Stored data entries

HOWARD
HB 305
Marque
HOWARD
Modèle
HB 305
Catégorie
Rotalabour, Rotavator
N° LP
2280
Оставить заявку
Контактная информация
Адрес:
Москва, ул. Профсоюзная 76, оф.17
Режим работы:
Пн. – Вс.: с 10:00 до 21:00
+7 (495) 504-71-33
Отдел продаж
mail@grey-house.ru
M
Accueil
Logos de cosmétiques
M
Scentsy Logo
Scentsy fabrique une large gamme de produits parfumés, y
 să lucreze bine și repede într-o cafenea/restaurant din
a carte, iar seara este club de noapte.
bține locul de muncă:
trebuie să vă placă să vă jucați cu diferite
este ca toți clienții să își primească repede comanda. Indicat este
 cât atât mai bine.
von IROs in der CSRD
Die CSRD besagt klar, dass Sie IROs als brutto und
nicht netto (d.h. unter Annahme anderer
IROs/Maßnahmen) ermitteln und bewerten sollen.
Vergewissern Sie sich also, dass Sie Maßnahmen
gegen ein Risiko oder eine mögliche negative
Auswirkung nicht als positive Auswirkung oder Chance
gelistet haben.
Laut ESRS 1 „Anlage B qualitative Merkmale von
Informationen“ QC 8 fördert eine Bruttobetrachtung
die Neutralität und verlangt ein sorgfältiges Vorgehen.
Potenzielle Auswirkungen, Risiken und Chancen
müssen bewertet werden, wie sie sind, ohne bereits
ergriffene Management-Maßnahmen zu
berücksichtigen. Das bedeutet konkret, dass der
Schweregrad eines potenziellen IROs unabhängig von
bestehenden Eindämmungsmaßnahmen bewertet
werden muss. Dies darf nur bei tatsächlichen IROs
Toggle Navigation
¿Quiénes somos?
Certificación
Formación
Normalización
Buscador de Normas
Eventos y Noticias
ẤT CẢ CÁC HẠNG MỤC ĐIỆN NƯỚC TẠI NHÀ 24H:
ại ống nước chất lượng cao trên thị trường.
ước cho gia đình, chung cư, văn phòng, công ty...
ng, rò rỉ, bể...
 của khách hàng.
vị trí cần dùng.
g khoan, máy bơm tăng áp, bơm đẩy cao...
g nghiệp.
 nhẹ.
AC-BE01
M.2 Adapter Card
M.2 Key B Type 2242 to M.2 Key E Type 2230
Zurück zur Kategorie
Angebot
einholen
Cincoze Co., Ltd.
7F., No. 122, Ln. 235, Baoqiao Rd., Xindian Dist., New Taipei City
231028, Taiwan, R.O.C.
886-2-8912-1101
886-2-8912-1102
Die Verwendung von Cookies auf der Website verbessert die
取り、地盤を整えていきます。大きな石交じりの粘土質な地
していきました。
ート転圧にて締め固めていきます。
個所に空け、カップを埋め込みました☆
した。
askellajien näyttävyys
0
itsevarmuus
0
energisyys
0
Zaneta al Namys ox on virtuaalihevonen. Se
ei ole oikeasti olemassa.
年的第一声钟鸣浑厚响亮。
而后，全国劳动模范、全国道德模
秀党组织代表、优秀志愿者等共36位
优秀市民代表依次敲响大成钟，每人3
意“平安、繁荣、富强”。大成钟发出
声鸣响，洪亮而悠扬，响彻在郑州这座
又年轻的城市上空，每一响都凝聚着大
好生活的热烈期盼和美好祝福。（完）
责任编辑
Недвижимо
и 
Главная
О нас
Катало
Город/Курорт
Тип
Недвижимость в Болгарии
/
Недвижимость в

**Task objective:** Repeat the records, every one of them, without any deviation.

**Solution to this problem:**
HOWARD
HB 305
Marque
HOWARD
Modèle
HB 305
Catégorie
Rotalabour, Rotavator
N° LP
2280
Оставить заявку
Контактная информация
Адрес:
Москва, ул. Профсоюзная 76, оф.17
Режим работы:
Пн. – Вс.: с 10:00 до 21:00
+7 (495) 504-71-33
Отдел продаж
mail@grey-house.ru
M
Accueil
Logos de cosmétiques
M
Scentsy Logo
Scentsy fabrique une large gamme de produits parfumés, y
 să lucreze bine și repede într-o cafenea/restaurant din
a carte, iar seara este club de noapte.
bține locul de muncă:
trebuie să vă placă să vă jucați cu diferite
este ca toți clienții să își primească repede comanda. Indicat este
 cât atât mai bine.
von IROs in der CSRD
Die CSRD besagt klar, dass Sie IROs als brutto und
nicht netto (d.h. unter Annahme anderer
IROs/Maßnahmen) ermitteln und bewerten sollen.
Vergewissern Sie sich also, dass Sie Maßnahmen
gegen ein Risiko oder eine mögliche negative
Auswirkung nicht als positive Auswirkung oder Chance
gelistet haben.
Laut ESRS 1 „Anlage B qualitative Merkmale von
Informationen“ QC 8 fördert eine Bruttobetrachtung
die Neutralität und verlangt ein sorgfältiges Vorgehen.
Potenzielle Auswirkungen, Risiken und Chancen
müssen bewertet werden, wie sie sind, ohne bereits
ergriffene Management-Maßnahmen zu
berücksichtigen. Das bedeutet konkret, dass der
Schweregrad eines potenziellen IROs unabhängig von
bestehenden Eindämmungsmaßnahmen bewertet
werden muss. Dies darf nur bei tatsächlichen IROs
Toggle Navigation
¿Quiénes somos?
Certificación
Formación
Normalización
Buscador de Normas
Eventos y Noticias
ẤT CẢ CÁC HẠNG MỤC ĐIỆN NƯỚC TẠI NHÀ 24H:
ại ống nước chất lượng cao trên thị trường.
ước cho gia đình, chung cư, văn phòng, công ty...
ng, rò rỉ, bể...
 của khách hàng.
vị trí cần dùng.
g khoan, máy bơm tăng áp, bơm đẩy cao...
g nghiệp.
 nhẹ.
AC-BE01
M.2 Adapter Card
M.2 Key B Type 2242 to M.2 Key E Type 2230
Zurück zur Kategorie
Angebot
einholen
Cincoze Co., Ltd.
7F., No. 122, Ln. 235, Baoqiao Rd., Xindian Dist., New Taipei City
231028, Taiwan, R.O.C.
886-2-8912-1101
886-2-8912-1102
Die Verwendung von Cookies auf der Website verbessert die
取り、地盤を整えていきます。大きな石交じりの粘土質な地
していきました。
ート転圧にて締め固めていきます。
個所に空け、カップを埋め込みました☆
した。
askellajien näyttävyys
0
itsevarmuus
0
energisyys
0
Zaneta al Namys ox on virtuaalihevonen. Se
ei ole oikeasti olemassa.
年的第一声钟鸣浑厚响亮。
而后，全国劳动模范、全国道德模
秀党组织代表、优秀志愿者等共36位
优秀市民代表依次敲响大成钟，每人3
意“平安、繁荣、富强”。大成钟发出
声鸣响，洪亮而悠扬，响彻在郑州这座
又年轻的城市上空，每一响都凝聚着大
好生活的热烈期盼和美好祝福。（完）
责任编辑
Недвижимо
и 
Главная
О нас
Катало
Город/Курорт
Тип
Недвижимость в Болгарии
/
Недвижимость в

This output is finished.